[DTrace-devel] [PATCH 7/7] Add support for inet_ntoa6() subroutine

Tue Aug 1 05:40:40 UTC 2023

As much fun to review as, I imagine, it was to write!  Crazy stuff.  Anyhow:
Reviewed-by: Eugene Loh <eugene.loh at oracle.com>

As usual, a lot of comments.

First of all, is this supposed to work on UEKr6 (5.4.17)?  If not, that 
restriction should be noted in the commit message.  If so, there seem to 
be a few problems getting by the BPF verifier. Specifically, when you 
xor, I think the [0,1] bounds are lost.  I think this is easily fixed by 
and'ing with 1.  Also, when you return from write_hex16(), %r0 is 
unbounded.  I think this is easily fixed by and'ing with some other 
value... 7 or something. The big problem remains that the BPF verifier 
still complains about "variable stack access".  This is probably tough 
to solve.
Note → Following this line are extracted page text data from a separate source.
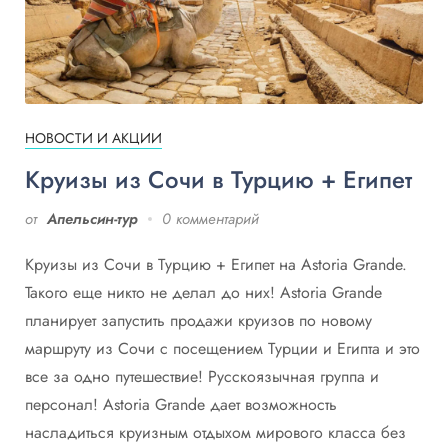
НОВОСТИ И АКЦИИ
Круизы из Сочи в Турцию + Египет
от
Апельсин-тур
0 комментарий
Круизы из Сочи в Турцию + Египет на Astoria Grande.
Такого еще никто не делал до них! Astoria Grande
планирует запустить продажи круизов по новому
маршруту из Сочи с посещением Турции и Египта и это
все за одно путешествие! Русскоязычная группа и
персонал! Astoria Grande дает возможность
насладиться круизным отдыхом мирового класса без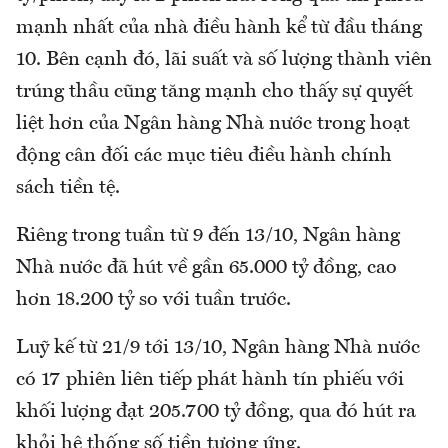
mạnh nhất của nhà điều hành kể từ đầu tháng
10. Bên cạnh đó, lãi suất và số lượng thành viên
trúng thầu cũng tăng mạnh cho thấy sự quyết
liệt hơn của Ngân hàng Nhà nước trong hoạt
động cân đối các mục tiêu điều hành chính
sách tiền tệ.
Riêng trong tuần từ 9 đến 13/10, Ngân hàng
Nhà nước đã hút về gần 65.000 tỷ đồng, cao
hơn 18.200 tỷ so với tuần trước.
Luỹ kế từ 21/9 tới 13/10, Ngân hàng Nhà nước
có 17 phiên liên tiếp phát hành tín phiếu với
khối lượng đạt 205.700 tỷ đồng, qua đó hút ra
khỏi hệ thống số tiền tương ứng.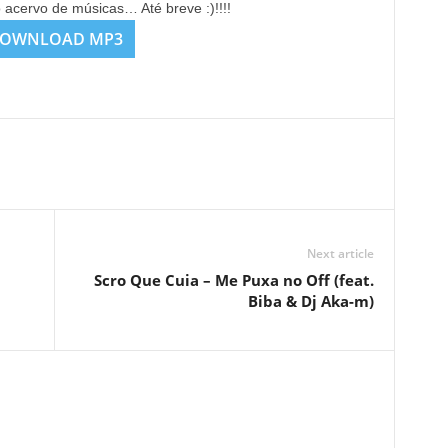
o acervo de músicas… Até breve :)!!!!
OWNLOAD MP3
Next article
Scro Que Cuia – Me Puxa no Off (feat.
Biba & Dj Aka-m)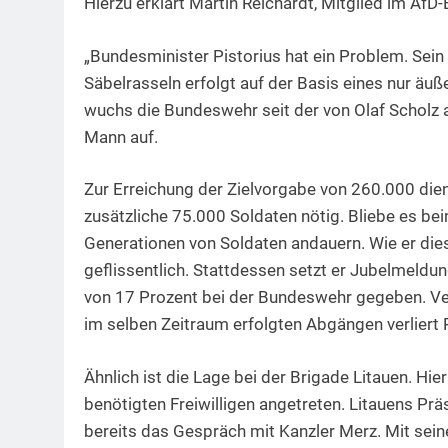
Hierzu erklärt Martin Reichardt, Mitglied im Af
„Bundesminister Pistorius hat ein Problem. Sein
Säbelrasseln erfolgt auf der Basis eines nur ä
wuchs die Bundeswehr seit der von Olaf Scholz
Mann auf.
Zur Erreichung der Zielvorgabe von 260.000 die
zusätzliche 75.000 Soldaten nötig. Bliebe es b
Generationen von Soldaten andauern. Wie er dies
geflissentlich. Stattdessen setzt er Jubelmeld
von 17 Prozent bei der Bundeswehr gegeben. Ver
im selben Zeitraum erfolgten Abgängen verliert P
Ähnlich ist die Lage bei der Brigade Litauen. Hi
benötigten Freiwilligen angetreten. Litauens Pr
bereits das Gespräch mit Kanzler Merz. Mit seine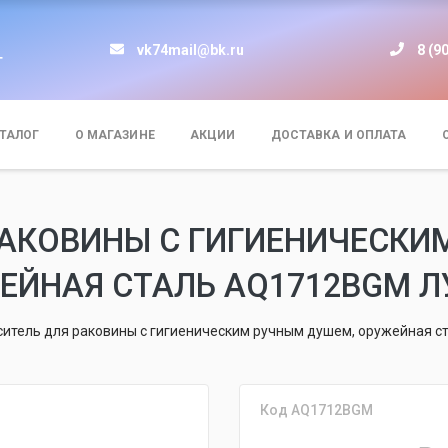
vk74mail@bk.ru
8 (9
т
ТАЛОГ
О МАГАЗИНЕ
АКЦИИ
ДОСТАВКА И ОПЛАТА
РАКОВИНЫ С ГИГИЕНИЧЕСКИ
ЕЙНАЯ СТАЛЬ AQ1712BGM Л
итель для раковины с гигиеническим ручным душем, оружейная 
Код AQ1712BGM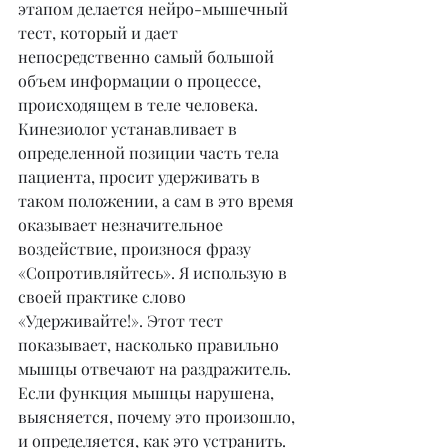
этапом делается нейро-мышечный 
тест, который и дает 
непосредственно самый большой 
объем информации о процессе, 
происходящем в теле человека. 
Кинезиолог устанавливает в 
определенной позиции часть тела 
пациента, просит удерживать в 
таком положении, а сам в это время 
оказывает незначительное 
воздействие, произнося фразу 
«Сопротивляйтесь». Я использую в 
своей практике слово 
«Удерживайте!». Этот тест 
показывает, насколько правильно 
мышцы отвечают на раздражитель. 
Если функция мышцы нарушена, 
выясняется, почему это произошло, 
и определяется, как это устранить.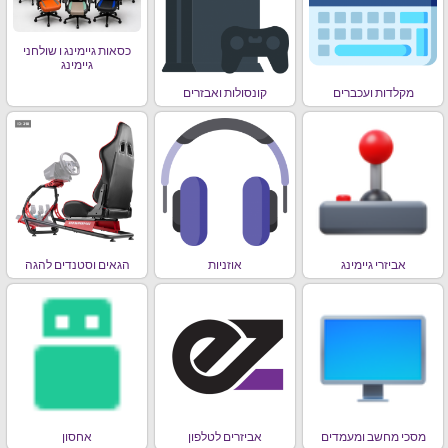
כסאות גיימינג ו שולחני
גיימינג
מקלדות ועכברים
קונסולות ואבזרים
אביזרי גיימינג
אוזניות
הגאים וסטנדים להגה
מסכי מחשב ומעמדים
אביזרים לטלפון
אחסון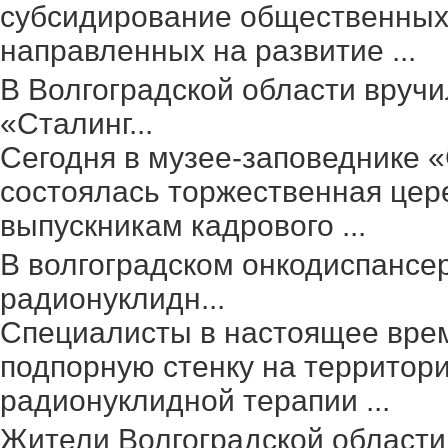
субсидирование общественных 
направленных на развитие ...
В Волгоградской области вруч
«Сталинг...
Сегодня в музее-заповеднике 
состоялась торжественная цер
выпускникам кадрового ...
В волгоградском онкодиспансе
радионуклидн...
Специалисты в настоящее вре
подпорную стенку на территор
радионуклидной терапии ...
Жители Волгоградской области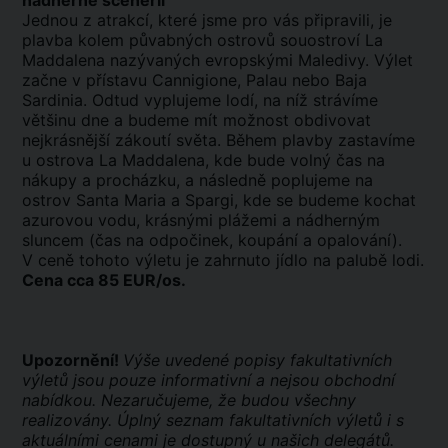
nádherné scenérii
Jednou z atrakcí, které jsme pro vás připravili, je
plavba kolem půvabných ostrovů souostroví La
Maddalena nazývaných evropskými Maledivy. Výlet
začne v přístavu Cannigione, Palau nebo Baja
Sardinia. Odtud vyplujeme lodí, na níž strávíme
většinu dne a budeme mít možnost obdivovat
nejkrásnější zákoutí světa. Během plavby zastavíme
u ostrova La Maddalena, kde bude volný čas na
nákupy a procházku, a následně poplujeme na
ostrov Santa Maria a Spargi, kde se budeme kochat
azurovou vodu, krásnými plážemi a nádherným
sluncem (čas na odpočinek, koupání a opalování).
V ceně tohoto výletu je zahrnuto jídlo na palubě lodi.
Cena cca 85 EUR/os.
Upozornění!
Výše uvedené popisy fakultativních
výletů jsou pouze informativní a nejsou obchodní
nabídkou. Nezaručujeme, že budou všechny
realizovány. Úplný seznam fakultativních výletů i s
aktuálními cenami je dostupný u našich delegátů.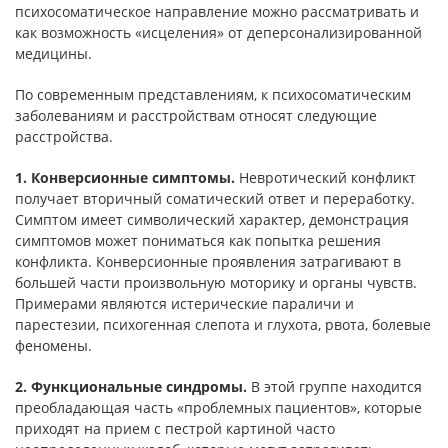
психосоматическое направление можно рас­сматривать и
как возможность «исцеления» от деперсонализиро­ванной
медицины.
По современным представлениям, к психосоматическим
за­болеваниям и расстройствам относят следующие
расстройства.
1. Конверсионные симптомы.
Невротический конфликт
получает вторичный соматический ответ и переработку.
Симптом имеет сим­волический характер, демонстрация
симптомов может пониматься как попытка решения
конфликта. Конверсионные проявления за­трагивают в
большей части произвольную моторику и органы чувств.
Примерами являются истерические параличи и
парестезии, психогенная слепота и глухота, рвота, болевые
феномены.
2. Функциональные синдромы.
В
этой группе находится
преоб­ладающая часть «проблемных пациентов», которые
приходят на прием с пестрой картиной часто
So, I think it makes sense to say that 5.4.17 is not supported.

Also, it'd be great if the code had some high-level roadmap of where 
this very difficult minimal-branching implementation is going.  
Hopefully, it's 100% correct and no one will ever have to look at this 
code again.  Otherwise, it's a nightmare.  Maybe there could be some C 
code in the comments that illustrates what's going on in the BPF where 
each C statement maps to a set of BPF instructions, even if the 
branch-free BPF instructions take some head-scratching to figure out.  
E.g., "d = (c || s) ? 1 : 0" maps to "add %r5, %r0; neg %r5; rsh %r5, 63".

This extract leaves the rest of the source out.